◇SH2915◇インドネシア:フランチャイズ規制の緩和 前川陽一(2019/12/03)

未分類

インドネシア:フランチャイズ規制の緩和

長島・大野・常松法律事務所

弁護士 前 川 陽 一

 

 インドネシアにおいては、近年の経済成長による中間所得層の拡大と個人消費の増大を背景として、日系を含む外資ブランドのレストランやコンビニエンスストアなどが多く進出している。他方で、厳しいフランチャイズ規制のため、フランチャイズ方式による店舗展開には困難が伴い、特に小売業にあっては、外資規制と相まって、外資ブランドがインドネシア進出を検討する際の足かせとなっていた。

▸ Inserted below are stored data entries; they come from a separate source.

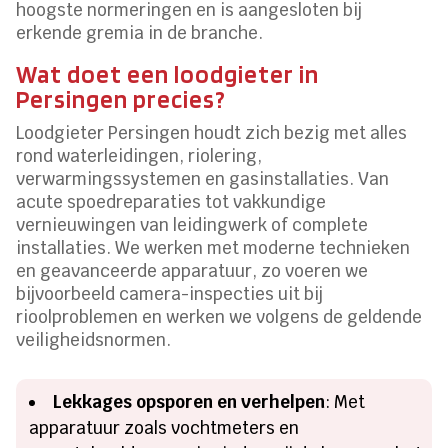
hoogste normeringen en is aangesloten bij
erkende gremia in de branche.
Wat doet een loodgieter in
Persingen precies?
Loodgieter Persingen houdt zich bezig met alles
rond waterleidingen, riolering,
verwarmingssystemen en gasinstallaties. Van
acute spoedreparaties tot vakkundige
vernieuwingen van leidingwerk of complete
installaties. We werken met moderne technieken
en geavanceerde apparatuur, zo voeren we
bijvoorbeeld camera-inspecties uit bij
rioolproblemen en werken we volgens de geldende
veiligheidsnormen.
Lekkages opsporen en verhelpen
: Met
apparatuur zoals vochtmeters en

 2019年9月、フランチャイズに関する商業大臣規則2019年第71号(以下「新規則」)が制定され、同時にフランチャイズ規制に関連した既存の4件の商業大臣規則が廃止された。本規則による従前のフランチャイズ規制の主な変更点は以下のとおりである。

 

  1. ⑴ フランチャイジーの指名制限

  2.    従前の規制のもとでは、フランチャイザーは直接的又は間接的に支配関係を有する者をフランチャイジーに指名することはできないとされていた。これにより、支配関係のない地元業者を通してでなければ、外資企業はフランチャイズ・ビジネスを展開できなかった。新規則はこの制限を撤廃したため、今後、フランチャイザーは、自ら子会社を設立した上でフランチャイジーに指名して事業展開を行うこともできる(ただし、外資規制には別途留意する必要がある。)。
  3.    また、従前は、フランチャイジーとして指名できるのは一事業者に限られていたが、新規則により、テリトリーを明確に区分することで複数の事業者をフランチャイジーとして指名することができるように変更された。
     
  4. ⑵ 直営店舗数の上限

  5.    従前は、コンビニエンスストアやスーパーマーケットなどの近代的小売店については150店舗に、飲食店については250店舗に、フランチャイザーとフランチャイジーが運営する直営店舗の上限数が定められ、この上限数を超えて出店をしようとする場合には、サブフランチャイジーを選定するか、他社との資本提携をする必要があった。新規則はこの上限を撤廃したため、今後は数の制限なく直営店舗を出店することができる。
     
  6. ⑶ 国内産品の調達義務

  7.    従前は、フランチャイズ事業に用いる原材料、事業用設備及び商品について、原則として最低80%をインドネシア国内で調達することが義務づけられ、商業省の許可がある場合に限って義務が免除されていた。新規則は、このような最低割合による調達の義務づけを廃止し、品質水準を満たす場合には国内産品を優先して採用すること、原材料の加工は優先的に国内で実施することを求めるにとどめている。
     
  8. ⑷ クリーンブレイク

  9.    従前は、フランチャイザー側からフランチャイズ契約の期限前に一方的に解約しようとする場合には、フランチャイジーとの間で解約について合意に達するか(クリーンブレイク)、裁判所の確定判決を経なければ、新たなフランチャイジーを指名することができないこととされていた。この点は、事業不振時におけるローカルパートナーの変更やインドネシアからの撤退という選択が制約されることになるため、外資企業がフランチャイズ方式による店舗展開を検討するにあたっての大きなリスクとして認識されていた。
  10.    新規則は、このような制限を撤廃した。そのため、今後は、フランチャイズ契約の違反などに基づき、フランチャイザー側から契約を一方的に解除することができるようになったと考えられる。もっとも、解除の場合におけるフランチャイズ登録証(STPW)の失効手続など、手続面の詳細は新規則で明らかにされておらず、商業省によるさらなる明確化が待たれる。